TASK TO CARRY OUT: Every line from the line containing "See the attached image. **right" through the final line below must be returned exactly, and no other line.

AVAILABLE DATA:
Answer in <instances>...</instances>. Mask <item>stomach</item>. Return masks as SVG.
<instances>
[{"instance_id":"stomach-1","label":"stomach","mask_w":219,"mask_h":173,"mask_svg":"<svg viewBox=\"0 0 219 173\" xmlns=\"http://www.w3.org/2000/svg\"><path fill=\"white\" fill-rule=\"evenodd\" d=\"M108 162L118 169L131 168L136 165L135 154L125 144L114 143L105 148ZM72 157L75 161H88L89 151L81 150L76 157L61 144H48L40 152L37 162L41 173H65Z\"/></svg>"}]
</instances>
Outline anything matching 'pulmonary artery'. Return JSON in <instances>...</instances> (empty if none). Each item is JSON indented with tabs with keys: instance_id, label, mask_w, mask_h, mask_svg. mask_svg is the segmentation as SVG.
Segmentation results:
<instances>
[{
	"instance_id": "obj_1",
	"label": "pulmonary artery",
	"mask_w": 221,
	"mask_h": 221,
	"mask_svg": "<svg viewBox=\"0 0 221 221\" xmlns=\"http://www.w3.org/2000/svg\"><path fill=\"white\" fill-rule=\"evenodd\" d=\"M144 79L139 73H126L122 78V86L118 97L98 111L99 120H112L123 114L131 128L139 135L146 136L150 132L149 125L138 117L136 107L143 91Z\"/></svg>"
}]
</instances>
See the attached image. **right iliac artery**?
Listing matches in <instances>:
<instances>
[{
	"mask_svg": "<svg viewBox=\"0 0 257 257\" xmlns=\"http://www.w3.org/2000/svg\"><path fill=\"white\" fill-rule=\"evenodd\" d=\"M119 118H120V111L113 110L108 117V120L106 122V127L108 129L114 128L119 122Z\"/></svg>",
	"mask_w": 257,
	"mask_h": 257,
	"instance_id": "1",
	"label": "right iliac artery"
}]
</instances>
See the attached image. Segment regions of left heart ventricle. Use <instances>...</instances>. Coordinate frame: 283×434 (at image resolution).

ANSWER AREA:
See the attached image. **right iliac artery**?
Listing matches in <instances>:
<instances>
[{
	"mask_svg": "<svg viewBox=\"0 0 257 257\" xmlns=\"http://www.w3.org/2000/svg\"><path fill=\"white\" fill-rule=\"evenodd\" d=\"M119 118H120V111L113 110L108 117V120L106 122V127L108 129L114 128L119 122Z\"/></svg>",
	"mask_w": 257,
	"mask_h": 257,
	"instance_id": "1",
	"label": "right iliac artery"
}]
</instances>
See the attached image. Segment regions of left heart ventricle. Use <instances>...</instances>. Coordinate frame: 283×434 (at image resolution).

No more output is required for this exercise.